Published: Tuesday November 18, 2025

3 thoughts on “Message from Bishop Rachel, 18 November 2025

  1. Sorry, this will be a bit long, but well worth the read in my opinion!
    Following your comment about the Eucharist, I received te following last week:

    Father Richard writes of the sacramental nature of bread and wine in the Eucharist.

    When Jesus spoke the words “This is my Body,” I believe he was speaking not just about the bread right in front of him, but about the whole universe, about every thing that is physical, material, and yet also spirit-filled.

    Seeing the Eucharist as a miracle is not really the message at all. I can see why we celebrate it so often. This message is such a shock to the psyche, such a challenge to our pride and individualism, that it takes a lifetime of practice and much vulnerability for it to sink in—as the pattern of every thing, and not just this thing.

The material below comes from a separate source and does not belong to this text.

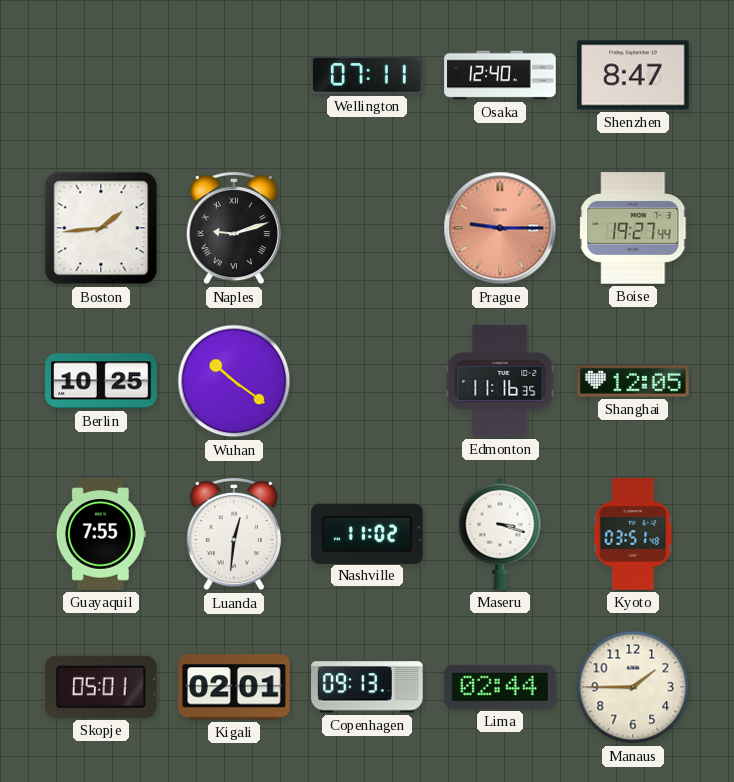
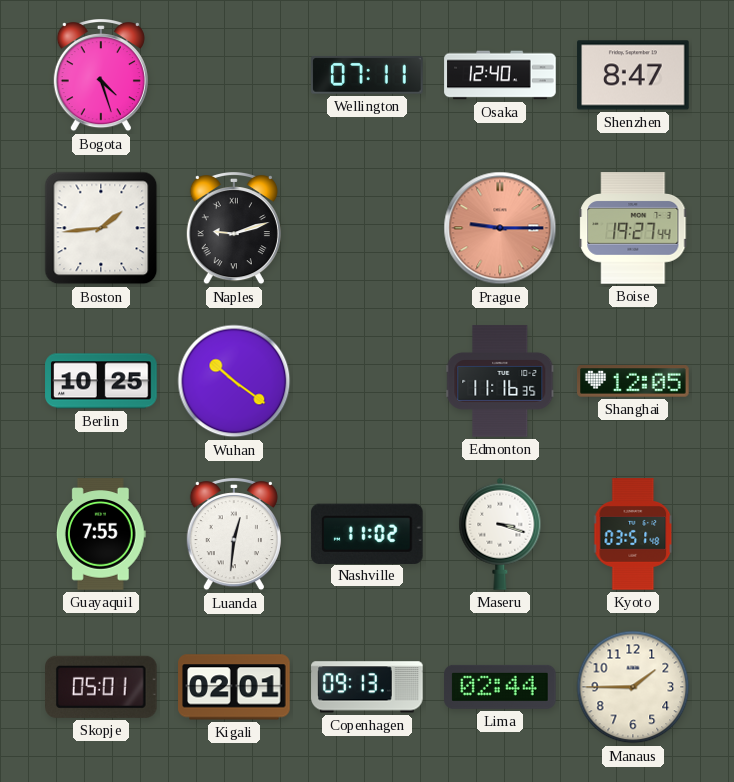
Bogota: none -> 4:27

    The bread and the wine together are stand-ins for the very elements of the universe, which also enjoy and communicate the incarnate presence. Why have we resisted this message so much? Authentically eucharistic churches should have been the first to recognize the corporate, universal, and physical nature of the “Christification” of matter. While Catholics rightly affirm the Real Presence of Jesus in these physical elements of the earth, most do not realize the implications of what they have affirmed. The bread and wine are largely understood as an exclusive presence, when in fact their full function is to communicate a truly inclusive—and always shocking—presence.

    A true believer is eating what he or she is afraid to see and afraid to accept: The universe is the Body of God, both in its essence and in its suffering.

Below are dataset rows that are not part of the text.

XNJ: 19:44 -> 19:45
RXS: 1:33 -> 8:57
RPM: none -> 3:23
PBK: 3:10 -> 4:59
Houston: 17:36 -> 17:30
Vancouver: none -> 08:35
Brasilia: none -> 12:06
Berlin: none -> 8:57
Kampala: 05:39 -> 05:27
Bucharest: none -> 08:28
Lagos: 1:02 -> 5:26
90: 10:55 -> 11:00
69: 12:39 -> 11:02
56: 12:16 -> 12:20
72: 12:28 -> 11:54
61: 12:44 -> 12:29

    The Eucharist is an encounter of the heart when we recognize Christ’s Presence through our own offered presence. In the Eucharist, we move beyond mere words or rational thought and go to that place where we don’t talk about the Mystery anymore; we begin to chew on it. Jesus did not say, “Think about this” or “Stare at this” or even “Worship this.” Instead, he said, “Eat this!”

    We must move our knowing to the bodily, cellular, participative, and thus unitive level. We must keep eating and drinking the Mystery, until one day it dawns on us, in an undefended moment, “My God, I really am what I eat! I also am the Body of Christ.” Then we can henceforth trust and allow what has been true since the first moment of our existence. The Eucharist should jolt us into awareness that we have dignity and power flowing through us in our bare and naked existence—and everybody else does too, even though most do not know it. A body awareness of this sort is enough to steer and empower our entire faith life.

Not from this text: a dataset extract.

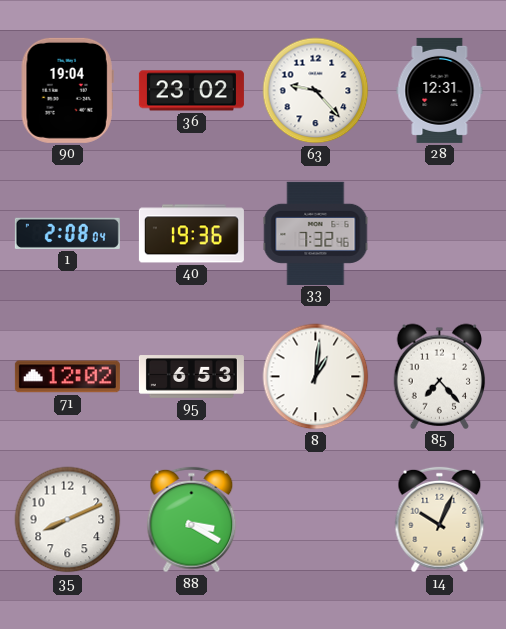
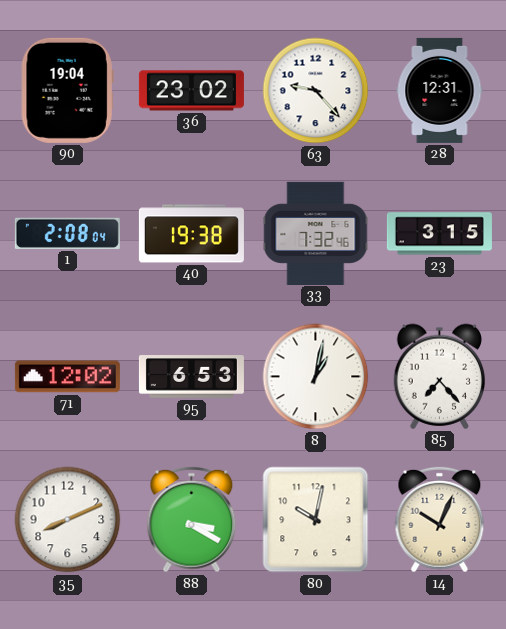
40: 19:36 -> 19:38
23: none -> 3:15
8: 1:01 -> 1:02
80: none -> 10:02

    This is why I must hold to the orthodox belief that there is Real Presence in the bread and wine. For me, if we sacrifice Reality in the basic and universal elements, we end up sacrificing the same Reality in ourselves. 

    1. Thank you for that very informative unpacking of how the eucharist holds so much. Truly beautiful and each time different. As a server with the honour of seeing the faces, hands and demeanour of everyone coming to receive the bread and wine or a blessing I totally agree the whole universe it there; with enough tenderness, mercy and restoration for everyone.. no one is outside or left broken and alone

    2. I wonder if Father Richard has considered the fact that the Universe which mankind has observed is a) the most inhospitable place imaginable, b) full of violent forces like the Sun and c) about as unforgiving as its possible to imagine.
      By contrast Jesus faced an inhospitable environment, embraced a violent death and met it all with forgiveness so that our sin could be forgiven and we could enter the presence of God.
      He sent his Holy Spirit which proceeds from the Father and the Son so that we might be the Temple of the living God. Thus we are the hands and feet of Christ.
      By his own words he says he wants us to remember him through the bread and the wine.